In a message clearly aimed at Democratic primary voters, Clinton in her statement also declared that she was eminently electable and braced to ward off organized attempts by conservatives and Republican rivals to demonize her past.

"I have never been afraid to stand up for what I believe in or to face down the Republican machine," said Clinton, who breezed to reelection in November after easily first winning her Senate seat in 2000.

"After nearly $70 million spent against my campaigns in New York and two landslide wins, I can say I know how Washington Republicans think, how they operate, and how to beat them," she said.

The final vote in the 2008 election is almost two years away, however, and Clinton must first pass a potentially tough cast of Democratic challengers.

Her entry into the race came five days after a similar move by Obama, whose magnetic appeal and electrifying speeches have quickly positioned him as a threat to her prospects. In his bid to become the first black president, he has added his own historic dimension to the campaign that competes with Clinton's path-breaking effort.

Responding to Clinton's announcement, Obama said: "I welcome her and all the candidates, not as competitors, but as allies in the work of getting our country back to work."

What the polls say

A conflicting spate of recent polls suggested Clinton is poised at the top of the field, but they also showed Obama would be a formidable foe in the early contests, as would former Sen. John Edwards of North Carolina.

A Washington Post-ABC News nationwide poll released Saturday of Democrats and Democratic-leaning independents showed Clinton far ahead of the pack.
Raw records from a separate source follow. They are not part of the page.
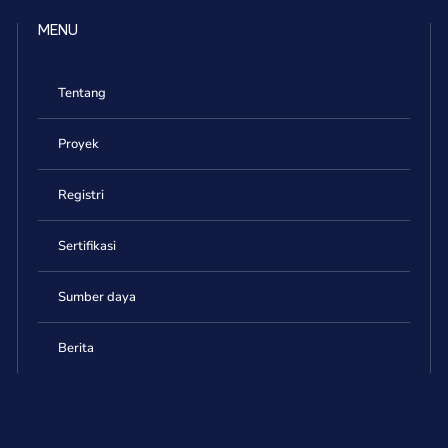
MENU
Tentang
Proyek
Registri
Sertifikasi
Sumber daya
Berita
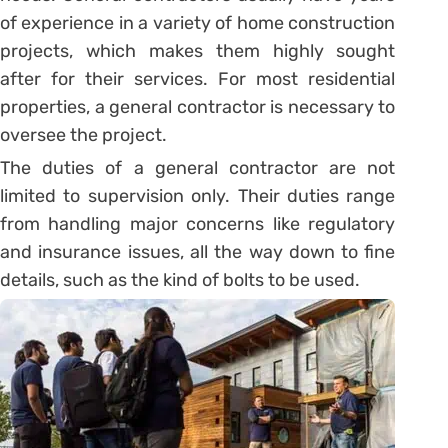
of experience in a variety of home construction
projects, which makes them highly sought
after for their services. For most residential
properties, a general contractor is necessary to
oversee the project.
The duties of a general contractor are not
limited to supervision only. Their duties range
from handling major concerns like regulatory
and insurance issues, all the way down to fine
details, such as the kind of bolts to be used.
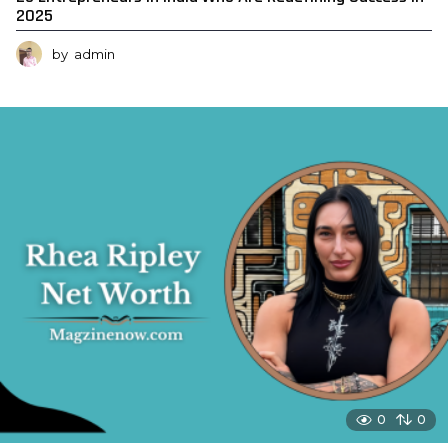
2025
by
admin
0
0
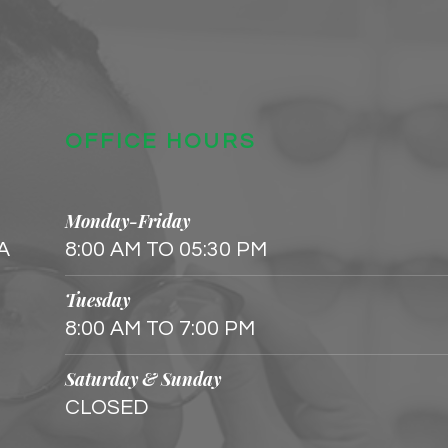
OFFICE HOURS
Monday-Friday
 A
8:00 AM TO 05:30 PM
Tuesday
8:00 AM TO 7:00 PM
Saturday & Sunday
CLOSED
She was backed by 41%, compared with 17% for Obama and 11% for Edwards.

But a survey released last week by pollster John Zogby of likely Democratic voters in the New Hampshire primary showed Obama slightly ahead, with Clinton and Edwards tied.

Already in full campaign mode, Edwards has staked out a strong antiwar position, disavowing his 2002 Senate vote to authorize the Iraq invasion. His aides suggest that Clinton's refusal to do the same could harm her chances among Democratic activists in Iowa and New Hampshire, where sentiment against the war runs high.

In the primary campaign, Clinton can be expected to emphasize her political experience -- especially in contrast to Obama, who has been in the Senate barely more than two years, and Edwards, who quit the chamber after one term.